После дня рождения сына — я по привычке в отличие от местных считал день рождения большим праздником чем именины — волевым решением отставил текущие дела в сторону и, воспользовавшись возвращением Александра к исполнению обязанностей императора, решил взять отпуск.
Весной-летом 1825 года мы впятером — включая маленькую Олю — совершили небольшой круиз по Балтийскому и Северному морям. Заехали к тестю в Берлин на пару недель, побывали в Копенгагене, Амстердаме и Лондоне.
В Прусской столице нас как обычно встретили с распростёртыми объятиями, поскольку отношения между двумя государствами сейчас находились на наивысшей точке. Не удивительно, учитывая постоянную кредитную подпитку, которую Петербург оказывал Берлину. Немцы по уши погрязли в долгах, и даже приобретенные по окончании прошедшей войны земли в центральной Германии — надо признать неслабо разоренные и требующие значительных вложений, прежде чем начнут приносить прибыль в казну — помочь в данной ситуации не могли.
Десять миллионов русского кредита подобно воде сквозь пальцы ушли на подготовку и ведение войны, — причем по большей части они вернулись в русскую же казну через покупку в империи оружия, продовольствия и прочего необходимого для современной войны — и к началу 1825 года оказалось, что даже обслуживать набранные ранее долги Пруссия уже не в состоянии. Под секвестр пошел королевский цивильный лист, армия, инфраструктурные проекты и все равно призрак надвигающегося банкротства никак не хотел отдаляться.
В такой ситуации я привез тестю проект образования таможенного союза между Россией и Пруссией, который должен был способствовать росту товарооборота и соответственно — общей выгоде. Ну а в качестве жеста доброй воли русский Император соглашался выделить еще миллион серебряных рублей в кредит западному соседу и родственнику.

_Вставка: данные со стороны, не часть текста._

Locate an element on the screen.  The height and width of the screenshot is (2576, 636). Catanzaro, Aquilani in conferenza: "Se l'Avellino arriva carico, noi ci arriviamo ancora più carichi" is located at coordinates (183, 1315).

Причем в новом кредите — с помощью которого Берлин должен был частично перекрыть предыдущие долги — процентная ставка не только не снижалась, но даже вполне себе росла. Чуть-чуть — на 0,5% годовых, но этого было достаточно, чтобы все понимали главный посыл Санкт-Петербурга: благотворительностью мы не занимаемся и нищим не подаем.
Деньги Фридрих Вильгельм с радостью принял, а насчет таможенного союза обещал подумать. Положение Пруссии сложилось отвратительное, но не на столько отчаянное, чтобы открыто ложиться под Россию. С другой стороны, баланс сил в германских государствах был существенно смещен в сторону Австрии, и вряд ли положение Берлина могло в обозримом будущем как-то улучшиться, скорее наоборот.
Эх знал бы тесть, благодаря кому его государство могло пролететь подобно фанере над Парижем мимо шанса на европейское господство… Но опять же, возможно в этом варианте истории Германия будет меньше страдать от войн и поражений в них, кто знает.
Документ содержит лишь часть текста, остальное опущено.